Keywords

1 Introduction

Groundwater is one of the important natural resources used in agriculture, industry and public water supply. In Korea, the use of groundwater increased by more than 225% between 1994 and 2014, and the current national supply of groundwater no longer meets the needs of society. Therefore, reliable analytical models predicting locations of groundwater are needed for efficient management use of groundwater. So, the purpose of the study was to develop and apply the GIS based Groundwater Productivity Potential (GPP) model using Logistic Regression (LR) and Boosted Tree (BT) models in the Okcheon country of Korea. The GPP is defined as the probability of finding out groundwater in an area. Especially, the study mainly used topographical factors among various others, because groundwater is most affected by such factors. Recently, many GPP mapping studies that have been published used new models such as Frequency Ratio (FR) [1], Artificial Neural Network (ANN) [2], Random Forest (RF) [3], Logistic Regression (LR) [4], Boosted Regression Tree (BTR) [5] and Support Vector Machine (SVM) [2].

For the GPP mapping, T (Transmissivity) and SPC (specific capacity) point data were obtained and randomly classified as either training data (50%) or validation data (50%). Geology, topography, soil texture, and land cover data were combined into a spatial database. Hydrogeological factors, including slope, aspect, slope gradient, relative slope position, hydraulic slope, valley depth, topographic wetness index (TWI), slope length (LS) factor, convergence index, depth from groundwater, distance from lineament, distance from channel network, and so forth, were extracted from spatial databases. Then T and SPC data were selected (T values ≥2.6, SPC values ≥4.875) as training data for the three models. Finally, the GPP maps were assessed using AUC techniques.

2 Data and Method

The study area is the Okcheon country of South Korea. This area lies between 36°10′N and 36°26′N latitude and 127°29′E and 127°53′E longitude and covers 537.06 km2. Since groundwater is associated with drinking and irrigation water supplied to communities, it is very meaningful to estimate GPP.

This study using LR and BT models are based on the relationship between groundwater productivity data (SPC and T) and hydrogeological factors (Table 1). To calculate groundwater productivity, SPC and T are set as dependent variables and various hydrogeological factors are set as independent variables. SPC is the amount of water that can be produced per unit drawdown. Also, T is the rate of flow under a unit hydraulic gradient through a unit width of aquifer of given saturated thickness. The groundwater productivities respond to a total of 86 cells (each 43 cells (including the T data of ≥2.6 m2/d, SPC ≥4.875 m3/d/m) for training and 43 cells for validation.

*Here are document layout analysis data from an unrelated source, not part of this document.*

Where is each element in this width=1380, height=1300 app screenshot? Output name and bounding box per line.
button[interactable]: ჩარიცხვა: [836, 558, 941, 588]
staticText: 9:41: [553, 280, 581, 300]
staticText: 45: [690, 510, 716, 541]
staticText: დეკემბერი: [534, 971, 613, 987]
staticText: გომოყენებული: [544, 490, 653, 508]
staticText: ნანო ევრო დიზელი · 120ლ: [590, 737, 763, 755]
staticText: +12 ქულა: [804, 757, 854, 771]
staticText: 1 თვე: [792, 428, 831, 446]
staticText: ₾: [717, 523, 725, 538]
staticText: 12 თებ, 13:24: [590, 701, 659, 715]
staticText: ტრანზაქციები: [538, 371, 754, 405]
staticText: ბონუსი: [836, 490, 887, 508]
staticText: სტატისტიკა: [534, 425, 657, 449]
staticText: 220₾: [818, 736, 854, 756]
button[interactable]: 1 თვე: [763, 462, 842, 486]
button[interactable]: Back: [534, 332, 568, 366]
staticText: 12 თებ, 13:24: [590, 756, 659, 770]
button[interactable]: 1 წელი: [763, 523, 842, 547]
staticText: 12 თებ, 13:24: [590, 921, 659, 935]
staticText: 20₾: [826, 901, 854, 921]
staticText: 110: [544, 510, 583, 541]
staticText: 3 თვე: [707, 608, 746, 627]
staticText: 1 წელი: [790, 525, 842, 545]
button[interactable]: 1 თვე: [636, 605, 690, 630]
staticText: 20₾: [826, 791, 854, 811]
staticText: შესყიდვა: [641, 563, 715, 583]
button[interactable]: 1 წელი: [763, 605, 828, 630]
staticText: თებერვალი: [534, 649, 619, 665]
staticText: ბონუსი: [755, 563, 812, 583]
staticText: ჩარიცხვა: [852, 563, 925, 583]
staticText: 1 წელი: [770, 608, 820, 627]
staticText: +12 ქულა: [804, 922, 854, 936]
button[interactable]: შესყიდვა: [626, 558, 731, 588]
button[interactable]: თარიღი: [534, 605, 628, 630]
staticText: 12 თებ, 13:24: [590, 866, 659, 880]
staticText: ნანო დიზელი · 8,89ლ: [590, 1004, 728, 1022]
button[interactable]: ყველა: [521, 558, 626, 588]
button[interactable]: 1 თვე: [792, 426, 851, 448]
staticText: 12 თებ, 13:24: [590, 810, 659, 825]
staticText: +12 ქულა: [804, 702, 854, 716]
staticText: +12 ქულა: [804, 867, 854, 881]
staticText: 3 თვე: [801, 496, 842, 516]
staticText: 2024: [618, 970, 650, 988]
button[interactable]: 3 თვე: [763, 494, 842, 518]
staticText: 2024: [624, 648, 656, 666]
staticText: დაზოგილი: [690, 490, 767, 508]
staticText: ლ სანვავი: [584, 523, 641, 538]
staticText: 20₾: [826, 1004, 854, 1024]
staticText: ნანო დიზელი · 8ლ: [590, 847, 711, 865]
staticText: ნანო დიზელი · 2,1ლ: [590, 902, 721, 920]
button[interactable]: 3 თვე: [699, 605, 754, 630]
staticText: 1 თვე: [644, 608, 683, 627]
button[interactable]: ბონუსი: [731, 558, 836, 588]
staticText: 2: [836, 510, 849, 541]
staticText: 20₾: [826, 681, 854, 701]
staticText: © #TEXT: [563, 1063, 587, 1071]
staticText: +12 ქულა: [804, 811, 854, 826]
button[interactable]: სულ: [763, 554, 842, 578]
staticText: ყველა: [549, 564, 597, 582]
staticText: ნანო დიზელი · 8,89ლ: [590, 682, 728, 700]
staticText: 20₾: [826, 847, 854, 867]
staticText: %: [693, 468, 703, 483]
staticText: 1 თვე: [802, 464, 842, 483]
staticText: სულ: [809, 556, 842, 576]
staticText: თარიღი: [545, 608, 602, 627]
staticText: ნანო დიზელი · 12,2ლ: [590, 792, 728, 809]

Table 1 Data layers of the study area

The LR model is to help find the best expression to describe the relationship between dependent variables and various independent variables. The BT model is a general calculation method of stochastic gradient amplification. Ultimately, this approach allows fitting the best estimate of the observed values to yield better results. In summary, the GPP mapping was performed as follows: (1) geospatial data were constructed and the related factors were extracted or calculated, (2) a geospatial database was founded with a grid, (3) the GPP assessment was conducted using the LR and BT models, and (4) the validation of the potential map was achieved using AUC.

3 Results

The GPP maps using the LR and BT models results are shown in Fig. 1. The AUC was recalculated since the total area used the well data that had not been used for the training the models. From the validation, the LR and BT models produced AUC values of 0.8113 and 0.8372 by T value, respectively. Also, the validation of the GPP maps, the LR and BT models produced AUC values of 0.8024 and 0.8080 by SPC value, respectively.

Fig. 1
figure 1

GPP maps using logistic regression (LR) and boosted tree (BT) models

4 Discussion and Conclusion

This study applied and assessed the LR (statistics) and BT (data mining) models for groundwater potential. As a result, the accuracies were computed as 85.04 and 81.66% for LR and BT models with T value, 82.22 and 81.53% for LR and BT models with SPC value, respectively. Therefore, it can be concluded that LR with T value had the best performance. In addition, other models using T or SPC values in this study also showed a good accuracy of over 80% when predicting spatially groundwater potential.

From the result of calculated LR models table or predictor importance of BT model, in order of influence, the relationships between well data and the examined factors were as follows. With gentle slope & hydraulic slope, lower relative slope position, and shorter slope length, GPP was estimated to be higher. However, with steeper slope & hydraulic slope, higher relative slope position, and longer slope length, GPP was estimated to be higher because rainfall running off in the upper region is accumulated in the lower region and influences the aquifer. On the other hand, the distance from the fault, distance from lineament, distance from channel network showed a negative correlation with GPP. The closer the channel is, the greater the GPP will be because the rivers have gotten water from the underground.

The proposed GPP mapping method can be applied to groundwater use planning and management, such as regional groundwater development planning, water system control based on systematic and objective planning. Finally, it can be deduced that new models of more recently developed statistics and data mining models could provide better results in future studies.